About Being Deaf
+ Can you read lips?
Yes and no. I do find it helpful to see someone’s face as I can hear them and semi-read their lips. I definitely rely more on my hearing to put the pieces of the “puzzle” together. There are some deaf people that are really good at reading lips, others can’t at all.
+ Were you born deaf?
I was born deaf. I was actually born with a condition called Usher’s Syndrome which is a condition characterized by partial or total hearing loss and vision loss that worsens over time. The loss of vision is caused by an eye disease called retinitis pigmentosa (RP), which affects the layer of light-sensitive tissue at the back of the eye (the retina). I have perfect central vision, but very minimal peripheral vision, I see a total of 50 degrees all around, while a normal person sees 180 degrees. Best way for me to explain it is - it is tunnel vision. I grew up wearing hearing aids, and took speech therapy until about 6th grade. Then was diagnosed at the age of 21 with Usher’s Syndrome. When I was 29, I opted to get a cochlear implant on my left side, and it’s improved my communication, however, it’s caused me to have many headaches, so I honestly HATE my cochlear but will wear it if I need to. I’m one of the FEW people that will fully admit that I hate the cochlear implant. The reason why I got it was because I wanted to have a back-up in case I did actually lose all my vision (there’s no way for me to tell how my vision will progress)
+ Is sign language a universal language that all deaf people use to communicate?
There are different sign language in different countries. Some signs are similiar, others are very different. Or there may be a sign that has a completely different meaning. Often times, if both parties put effort forth in understanding what the other is saying. It’s not perfect, but we can hold pretty lengthy conversations.
Another thing I'd like to note, there are even different nuances of specific signs depending on which part of the U.S. you are from. It's kind of like speaking with an accent, but we sign with an accent!
+ In person, is it helpful to try and communicate with very broken ASL or is it just off putting and frustrating?
It’s not off-putting per se… I appreciate the effort, but sometimes it can make communication more complicated than necessary. For example, growing up, my aunt was the only one outside of my immediate family that made the effort to sign. But she signed so slow that there were definitely times when I would think , “OMG please hurry up or just talk!”
When someone does make an effort to try to sign, it’s fine, but don’t say that you know ASL. Just say you have picked up a couple things. I’d ask the person how they’d best want to communicate.
+ Do you appreciate it when people slow down to speak or does it annoy you or feel patronizing?
It’s not patronizing, but I’ve had to tell people to slow down because I wasn’t able to keep up with what they were saying.
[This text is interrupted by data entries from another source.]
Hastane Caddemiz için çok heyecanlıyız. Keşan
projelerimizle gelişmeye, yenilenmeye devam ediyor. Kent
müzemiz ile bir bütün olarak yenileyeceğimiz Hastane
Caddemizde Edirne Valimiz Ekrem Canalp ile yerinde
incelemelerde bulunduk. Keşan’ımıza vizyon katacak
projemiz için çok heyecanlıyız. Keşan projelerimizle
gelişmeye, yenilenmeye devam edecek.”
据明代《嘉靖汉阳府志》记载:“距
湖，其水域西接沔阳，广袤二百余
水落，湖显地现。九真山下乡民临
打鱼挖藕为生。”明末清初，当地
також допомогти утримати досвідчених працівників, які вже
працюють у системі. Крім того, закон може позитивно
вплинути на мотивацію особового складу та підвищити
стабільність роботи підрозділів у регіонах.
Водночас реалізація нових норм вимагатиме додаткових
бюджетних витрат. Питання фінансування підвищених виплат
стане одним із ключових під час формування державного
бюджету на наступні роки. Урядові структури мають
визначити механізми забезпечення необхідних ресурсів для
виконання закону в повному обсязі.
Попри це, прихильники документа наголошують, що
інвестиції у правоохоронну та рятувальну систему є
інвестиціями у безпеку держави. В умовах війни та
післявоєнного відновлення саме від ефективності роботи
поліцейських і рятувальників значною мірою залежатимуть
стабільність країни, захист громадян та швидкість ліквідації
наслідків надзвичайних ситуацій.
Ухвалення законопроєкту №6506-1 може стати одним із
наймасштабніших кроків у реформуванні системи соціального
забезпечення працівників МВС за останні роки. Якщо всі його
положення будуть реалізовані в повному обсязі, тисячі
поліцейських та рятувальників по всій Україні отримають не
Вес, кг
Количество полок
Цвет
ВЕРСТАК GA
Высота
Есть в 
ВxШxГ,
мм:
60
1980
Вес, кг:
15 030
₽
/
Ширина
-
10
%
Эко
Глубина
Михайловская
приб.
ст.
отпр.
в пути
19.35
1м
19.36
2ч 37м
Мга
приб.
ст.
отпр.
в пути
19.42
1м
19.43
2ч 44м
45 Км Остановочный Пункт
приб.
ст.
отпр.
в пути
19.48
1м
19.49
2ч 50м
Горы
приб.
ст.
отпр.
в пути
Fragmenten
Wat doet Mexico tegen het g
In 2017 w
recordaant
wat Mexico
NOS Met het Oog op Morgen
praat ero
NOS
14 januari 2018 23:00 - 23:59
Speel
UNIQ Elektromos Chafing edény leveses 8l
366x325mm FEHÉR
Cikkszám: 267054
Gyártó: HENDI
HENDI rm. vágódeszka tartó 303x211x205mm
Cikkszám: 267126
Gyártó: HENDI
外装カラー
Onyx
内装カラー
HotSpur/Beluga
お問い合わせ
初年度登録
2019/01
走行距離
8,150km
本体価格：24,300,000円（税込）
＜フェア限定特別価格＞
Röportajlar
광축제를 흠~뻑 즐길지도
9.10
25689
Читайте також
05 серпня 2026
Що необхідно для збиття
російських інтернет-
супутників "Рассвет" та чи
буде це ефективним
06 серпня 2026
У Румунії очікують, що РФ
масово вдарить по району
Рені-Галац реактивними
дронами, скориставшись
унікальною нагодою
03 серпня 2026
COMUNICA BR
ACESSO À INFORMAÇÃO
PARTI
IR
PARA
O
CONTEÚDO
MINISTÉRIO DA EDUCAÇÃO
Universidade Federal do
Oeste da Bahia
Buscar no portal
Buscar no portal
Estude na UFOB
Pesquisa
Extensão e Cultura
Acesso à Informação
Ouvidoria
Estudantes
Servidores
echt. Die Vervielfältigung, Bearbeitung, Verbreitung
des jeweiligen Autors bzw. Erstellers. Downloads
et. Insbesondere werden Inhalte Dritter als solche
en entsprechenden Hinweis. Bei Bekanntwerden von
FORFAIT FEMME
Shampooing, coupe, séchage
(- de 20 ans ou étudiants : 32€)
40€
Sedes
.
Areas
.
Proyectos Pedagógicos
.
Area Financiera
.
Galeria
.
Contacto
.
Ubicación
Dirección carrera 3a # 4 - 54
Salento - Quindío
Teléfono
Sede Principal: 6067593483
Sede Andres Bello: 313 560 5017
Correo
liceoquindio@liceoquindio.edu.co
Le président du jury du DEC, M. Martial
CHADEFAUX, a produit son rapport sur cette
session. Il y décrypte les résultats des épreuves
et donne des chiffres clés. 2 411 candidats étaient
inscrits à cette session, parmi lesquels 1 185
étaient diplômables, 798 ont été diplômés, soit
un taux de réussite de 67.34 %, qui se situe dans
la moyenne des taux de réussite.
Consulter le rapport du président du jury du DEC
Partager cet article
But if you start talking in slow motion, that’s patronizing.
+ Do you listen to music?
I do listen to music. Most of my favorite stuff is from the 90’s cuz I was born in the 80’s and 90’s music rocks!! Most of my friends also do listen to music as well. It varies as to what kind though. I definitely like Pop music - easy for me to understand. Some deaf people like Rap, Hip Hop, Techno. Our tastes varies just as much as yours does!
+ Do you see being deaf as its own culture?
Deaf does have its own culture. Here’s a snippet:
American Deaf culture centers on the use of ASL and identification and unity with other people who are Deaf. A Deaf sociolinguist, Dr. Barbara Kannapel, developed a definition of the American Deaf culture that includes a set of learned behaviors of a group of people who are deaf and who have their own language (ASL), values, rules, and traditions.